=== Provided records ===

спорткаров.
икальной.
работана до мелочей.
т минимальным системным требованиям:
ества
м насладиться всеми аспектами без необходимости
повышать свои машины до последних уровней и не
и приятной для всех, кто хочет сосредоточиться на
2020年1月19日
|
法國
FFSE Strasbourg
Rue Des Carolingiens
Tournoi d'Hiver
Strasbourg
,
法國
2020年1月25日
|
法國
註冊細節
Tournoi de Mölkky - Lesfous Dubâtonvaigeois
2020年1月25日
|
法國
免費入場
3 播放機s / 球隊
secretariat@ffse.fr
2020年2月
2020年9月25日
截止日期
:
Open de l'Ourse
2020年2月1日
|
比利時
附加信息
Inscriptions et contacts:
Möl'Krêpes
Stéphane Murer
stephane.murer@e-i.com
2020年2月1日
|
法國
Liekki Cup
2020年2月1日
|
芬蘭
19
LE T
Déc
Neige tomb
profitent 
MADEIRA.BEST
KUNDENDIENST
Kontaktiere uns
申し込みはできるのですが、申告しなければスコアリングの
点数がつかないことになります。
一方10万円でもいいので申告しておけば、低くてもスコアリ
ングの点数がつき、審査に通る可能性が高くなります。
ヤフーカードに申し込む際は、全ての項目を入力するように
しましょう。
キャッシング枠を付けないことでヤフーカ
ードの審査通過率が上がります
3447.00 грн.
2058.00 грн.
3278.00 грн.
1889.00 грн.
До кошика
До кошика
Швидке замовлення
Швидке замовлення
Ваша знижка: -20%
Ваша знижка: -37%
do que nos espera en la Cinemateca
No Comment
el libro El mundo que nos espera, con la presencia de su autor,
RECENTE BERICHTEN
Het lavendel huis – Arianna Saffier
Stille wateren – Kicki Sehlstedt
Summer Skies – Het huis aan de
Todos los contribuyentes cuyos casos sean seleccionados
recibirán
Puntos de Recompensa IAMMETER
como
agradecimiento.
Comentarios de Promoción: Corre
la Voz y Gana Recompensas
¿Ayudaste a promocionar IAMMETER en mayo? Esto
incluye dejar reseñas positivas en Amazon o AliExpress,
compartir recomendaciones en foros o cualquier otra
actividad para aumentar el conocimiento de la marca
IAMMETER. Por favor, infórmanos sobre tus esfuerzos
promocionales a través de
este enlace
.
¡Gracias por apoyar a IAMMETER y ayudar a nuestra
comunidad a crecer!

===

Task objective =
Exactly as written, copy out all the entries above.

Problem solution =
спорткаров.
икальной.
работана до мелочей.
т минимальным системным требованиям:
ества
м насладиться всеми аспектами без необходимости
повышать свои машины до последних уровней и не
и приятной для всех, кто хочет сосредоточиться на
2020年1月19日
|
法國
FFSE Strasbourg
Rue Des Carolingiens
Tournoi d'Hiver
Strasbourg
,
法國
2020年1月25日
|
法國
註冊細節
Tournoi de Mölkky - Lesfous Dubâtonvaigeois
2020年1月25日
|
法國
免費入場
3 播放機s / 球隊
secretariat@ffse.fr
2020年2月
2020年9月25日
截止日期
:
Open de l'Ourse
2020年2月1日
|
比利時
附加信息
Inscriptions et contacts:
Möl'Krêpes
Stéphane Murer
stephane.murer@e-i.com
2020年2月1日
|
法國
Liekki Cup
2020年2月1日
|
芬蘭
19
LE T
Déc
Neige tomb
profitent 
MADEIRA.BEST
KUNDENDIENST
Kontaktiere uns
申し込みはできるのですが、申告しなければスコアリングの
点数がつかないことになります。
一方10万円でもいいので申告しておけば、低くてもスコアリ
ングの点数がつき、審査に通る可能性が高くなります。
ヤフーカードに申し込む際は、全ての項目を入力するように
しましょう。
キャッシング枠を付けないことでヤフーカ
ードの審査通過率が上がります
3447.00 грн.
2058.00 грн.
3278.00 грн.
1889.00 грн.
До кошика
До кошика
Швидке замовлення
Швидке замовлення
Ваша знижка: -20%
Ваша знижка: -37%
do que nos espera en la Cinemateca
No Comment
el libro El mundo que nos espera, con la presencia de su autor,
RECENTE BERICHTEN
Het lavendel huis – Arianna Saffier
Stille wateren – Kicki Sehlstedt
Summer Skies – Het huis aan de
Todos los contribuyentes cuyos casos sean seleccionados
recibirán
Puntos de Recompensa IAMMETER
como
agradecimiento.
Comentarios de Promoción: Corre
la Voz y Gana Recompensas
¿Ayudaste a promocionar IAMMETER en mayo? Esto
incluye dejar reseñas positivas en Amazon o AliExpress,
compartir recomendaciones en foros o cualquier otra
actividad para aumentar el conocimiento de la marca
IAMMETER. Por favor, infórmanos sobre tus esfuerzos
promocionales a través de
este enlace
.
¡Gracias por apoyar a IAMMETER y ayudar a nuestra
comunidad a crecer!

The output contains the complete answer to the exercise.